Task brief:
In the data that follows, find the line with "r homes. Invasive and vulnerable to"; transcribe it, every later line up to the one with "Nils Mattisson, Minut CEO", and that line as well, exactly and with no others.

Extracted information:
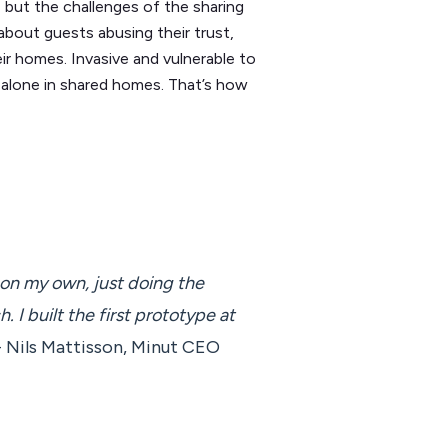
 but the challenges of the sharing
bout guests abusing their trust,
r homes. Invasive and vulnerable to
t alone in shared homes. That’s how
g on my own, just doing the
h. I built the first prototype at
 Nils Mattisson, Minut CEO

--

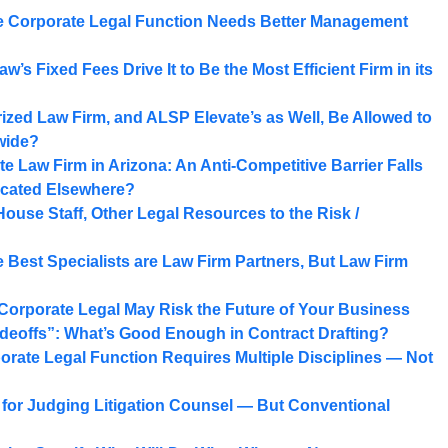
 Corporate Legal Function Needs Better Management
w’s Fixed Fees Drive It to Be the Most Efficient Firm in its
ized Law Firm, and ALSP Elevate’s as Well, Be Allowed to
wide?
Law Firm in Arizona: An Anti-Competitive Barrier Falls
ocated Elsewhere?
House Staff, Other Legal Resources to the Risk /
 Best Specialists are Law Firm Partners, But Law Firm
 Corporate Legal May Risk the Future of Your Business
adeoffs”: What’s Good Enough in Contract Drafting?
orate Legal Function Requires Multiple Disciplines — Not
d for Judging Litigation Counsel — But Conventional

...

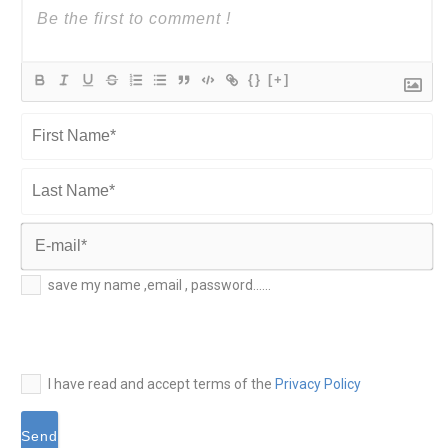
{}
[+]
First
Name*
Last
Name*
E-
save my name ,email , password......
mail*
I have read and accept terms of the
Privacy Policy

Task response:
r homes. Invasive and vulnerable to
t alone in shared homes. That’s how
g on my own, just doing the
h. I built the first prototype at
 Nils Mattisson, Minut CEO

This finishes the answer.